Epiploic Adipose Tissue (EPAT) in Obese Individuals Promotes Colonic Tumorigenesis: A Novel Model for EPAT-Dependent Colorectal Cancer Progression

Simple Summary

The role of epiploic adipose tissue (EPAT), understudied fat appendages attached to the colon, in obesity-facilitated colorectal cancer (CRC) is unexamined. In our novel microphysiological system, EPAT obtained from obese individuals, unlike EPAT from lean, attracts colon cancer cells’ intrusion and enhances their migration and growth. Conditioned media from this model mediated gene expression in colon cancer cells that are linked to metabolic and tumorigenic remodeling. This EPAT-mediated transcriptional signature defines transcriptomes of human colon cancer. These findings highlight a tumor-promoting role of EPAT, a metabolic tissue, in the colon of obese individuals and establishes a platform for exploration of involved mechanisms and development of effective treatments.

Abstract

The obesity epidemic is associated with increased colorectal cancer (CRC) risk and progression, the mechanisms of which remain unclear. In obese individuals, hypertrophic epiploic adipose tissue (EPAT), attached to the colon, has unique characteristics compared to other fats. We hypothesized that this understudied fat could serve as a tumor-promoting tissue and developed a novel microphysiological system (MPS) for human EPAT-dependent colorectal cancer (CRC-MPS). In CRC-MPS, obese EPAT, unlike lean EPAT, considerably attracted colon cancer HT29-GFP cells and enhanced their growth. Conditioned media (CM) from the obese CRC-MPS significantly increased the growth and migration of HT29 and HCT116 cells (p < 0.001). In HT29 cells, CM stimulated differential gene expression (hOEC₈₆₇) linked to cancer, tumor morphology, and metabolism similar to those in the colon of high-fat-diet obese mice. The hOEC₈₆₇ signature represented pathways found in human colon cancer. In unsupervised clustering, hOEC₈₆₇ separated transcriptomes of colon cancer samples from normal with high significance (PCA, p = 9.6 × 10⁻¹¹). These genes, validated in CM-treated HT29 cells (p < 0.05), regulate the cell cycle, cancer stem cells, methylation, and metastasis, and are similarly altered in human colon cancer (TCGA).

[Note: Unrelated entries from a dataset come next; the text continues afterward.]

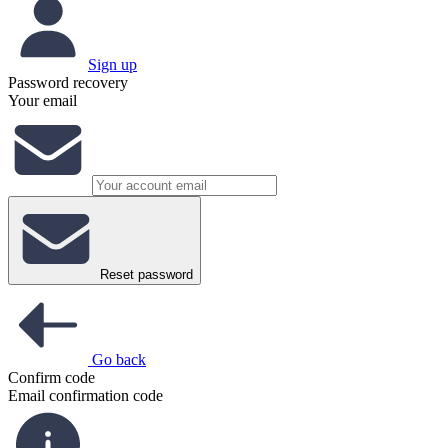
Sign up
Password recovery
Your email
Reset password
Go back
Confirm code
Email confirmation code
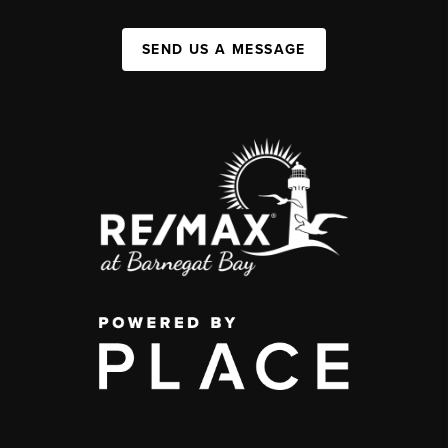
SEND US A MESSAGE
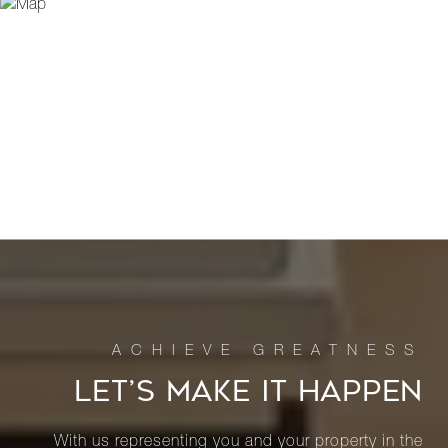
LET’S MAKE IT HAPPEN
With us representing you and your property in the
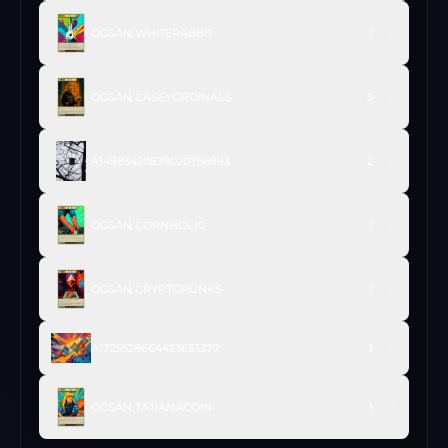
OGSAN.WHITERABBIT
1
OGSAN.CASEYORDINALS
3
A14983420839020756993
2
OGSAN.CORNHOLIO
1
OGSAN.CRYPTOPUNKS
1
A1725528664423653377
1
OGSAN.TATIANACOIN
1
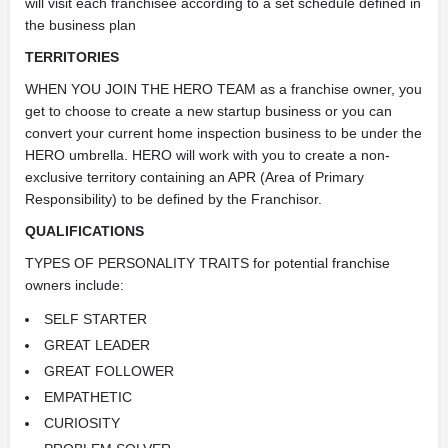
will visit each franchisee according to a set schedule defined in
the business plan
TERRITORIES
WHEN YOU JOIN THE HERO TEAM as a franchise owner, you
get to choose to create a new startup business or you can
convert your current home inspection business to be under the
HERO umbrella. HERO will work with you to create a non-
exclusive territory containing an APR (Area of Primary
Responsibility) to be defined by the Franchisor.
QUALIFICATIONS
TYPES OF PERSONALITY TRAITS for potential franchise
owners include:
SELF STARTER
GREAT LEADER
GREAT FOLLOWER
EMPATHETIC
CURIOSITY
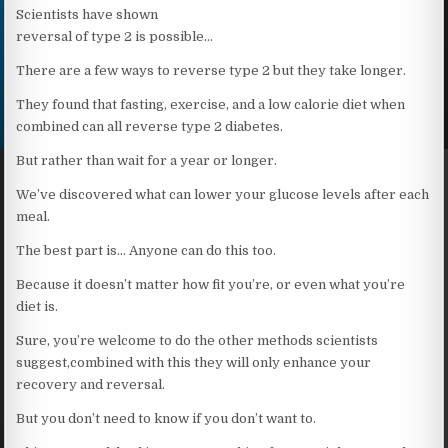
Scientists have shown
reversal of type 2 is possible…
There are a few ways to reverse type 2 but they take longer.
They found that fasting, exercise, and a low calorie diet when
combined can all reverse type 2 diabetes.
But rather than wait for a year or longer.
We’ve discovered what can lower your glucose levels after each
meal.
The best part is… Anyone can do this too.
Because it doesn’t matter how fit you’re, or even what you’re
diet is.
Sure, you’re welcome to do the other methods scientists
suggest,combined with this they will only enhance your
recovery and reversal.
But you don’t need to know if you don’t want to.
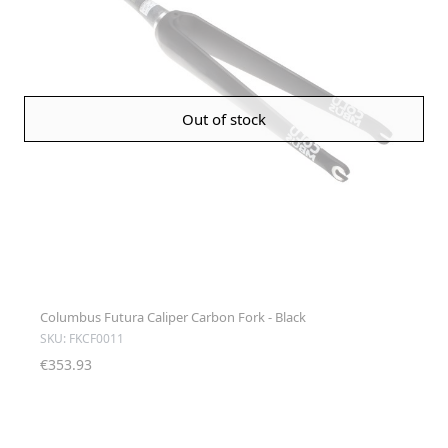
Out of stock
Columbus Futura Caliper Carbon Fork - Black
SKU: FKCF0011
€353.93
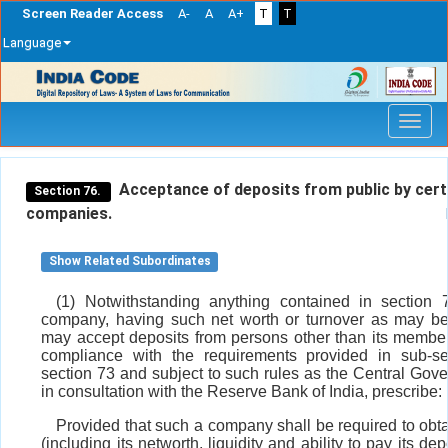
Screen Reader Access
A-
A
A+
T
T
Language
Skip
navigation
Acceptance of deposits from public by cert
Section 76.
companies.
Show Related Subordinates
(1) Notwithstanding anything contained in section 
company, having such net worth or turnover as may be
may accept deposits from persons other than its member
compliance with the requirements provided in sub-se
section 73 and subject to such rules as the Central Gov
in consultation with the Reserve Bank of India, prescribe:
Provided that such a company shall be required to obta
(including its networth, liquidity and ability to pay its de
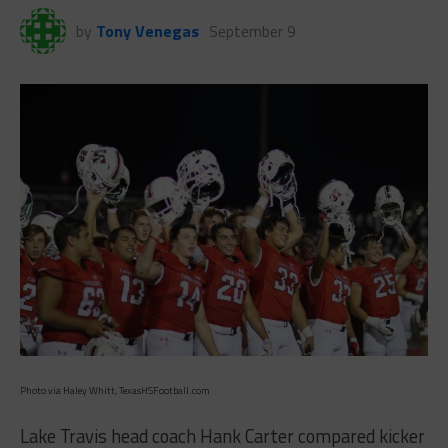
by
Tony Venegas
September 9
Photo via Haley Whitt, TexasHSFootball.com
Lake Travis head coach Hank Carter compared kicker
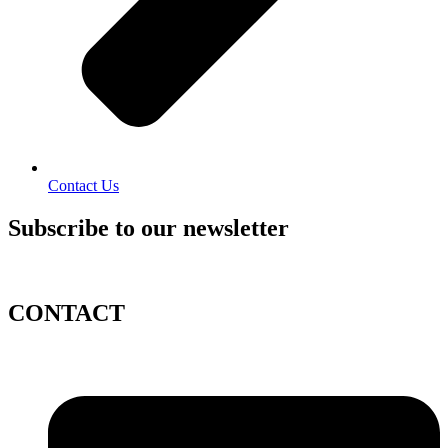
Contact Us
Subscribe to our newsletter
CONTACT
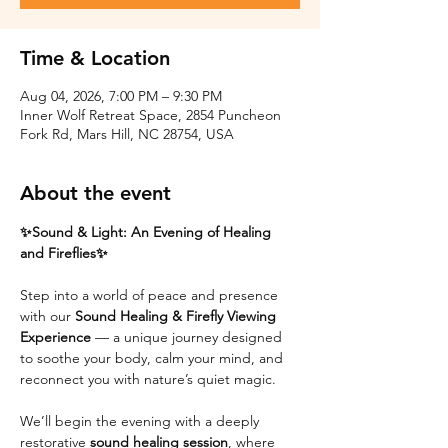
Time & Location
Aug 04, 2026, 7:00 PM – 9:30 PM
Inner Wolf Retreat Space, 2854 Puncheon
Fork Rd, Mars Hill, NC 28754, USA
About the event
✨Sound & Light: An Evening of Healing 
and Fireflies✨
Step into a world of peace and presence 
with our 
Sound Healing & Firefly Viewing 
Experience
 — a unique journey designed 
to soothe your body, calm your mind, and 
reconnect you with nature’s quiet magic.
We’ll begin the evening with a deeply 
restorative 
sound healing session
, where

These findings highlight a tumor-promoting role of EPAT in CRC facilitated with obesity and establishes a platform to explore critical mechanisms and develop effective treatments.

1. Introduction

The obesity epidemic affects half a billion individuals worldwide [1]. Obesity is directly associated with increased colorectal cancer (CRC) risk, progression, recurrence, resistance to therapy, and mortality [2,3]. CRC, the second leading cause of cancer-related deaths worldwide, is initiated and driven by complex intracellular and extracellular remodeling [4,5]. We have demonstrated that colonic tumorigenesis augmented by obesity is mediated by increased lipid metabolism in colonic cells and surroundings [6,7,8]. Understanding these obesity-driven tumorigenic processes will promote further exploration of critical mechanisms and the development of more effective treatments.

Emerging findings revealed that epiploic adipose tissue (EPAT), visceral fat appendages attached to the colon, is linked to obesity-mediated systemic pathobiology [9]. Adult individuals have about 50–100 of these EPAT appendages, which are ~1.5 cm thick and 3.5 cm long [10]. EPAT provides blood supply for the colon, supports colonic absorption, and delivers nutrition to the colon during starvation [11,12]. It has been speculated that EPAT is involved in host–microbe interactions and may be regulated by paracrine factors [13]. In obese individuals, EPAT is enlarged and is linked to colonic pathobiology such as diverticulitis and epiploic appendagitis [14,15]. Recently, Krieg et al. assessed abdominal fat in a large number of obese individuals undergoing gastric bypass surgery and demonstrated unique characteristics of EPAT compared to other adipose tissue [9]. Given these lines of evidence, we hypothesized that this understudied fat serves as a tumor-promoting tissue in the colon of obese individuals. In order to study the role of EPAT in colorectal cancer progression, it was necessary to establish a novel model since neither in vitro nor in vivo models specific to this fat are available. A recently developed microphysiological system (MPS) appeared to be suitable for studying the role of adipose tissues in obesity processes [16,17,18]; thereby, we utilized this platform to establish a novel MPS specific for EPAT-dependent colorectal cancer.

2. Materials and Methods

2.1. Human Samples

Human epiploic adipose tissue (EPAT) samples were obtained from local patients undergoing surgery unrelated to colonic inflammation and cancer from the larger New Orleans metropolitan area. Patients (ages 16–67) were a mix of female and male, African American and Caucasian, with Body Mass Index (BMI), as calculated (kilograms/meters²), ranging from 17.6 to 40.7. The de-identified patient samples used in this study were approved by the institutional review board (IRB, protocol number 867) at Tulane University, which waived the requirement for informed consent for sample collection.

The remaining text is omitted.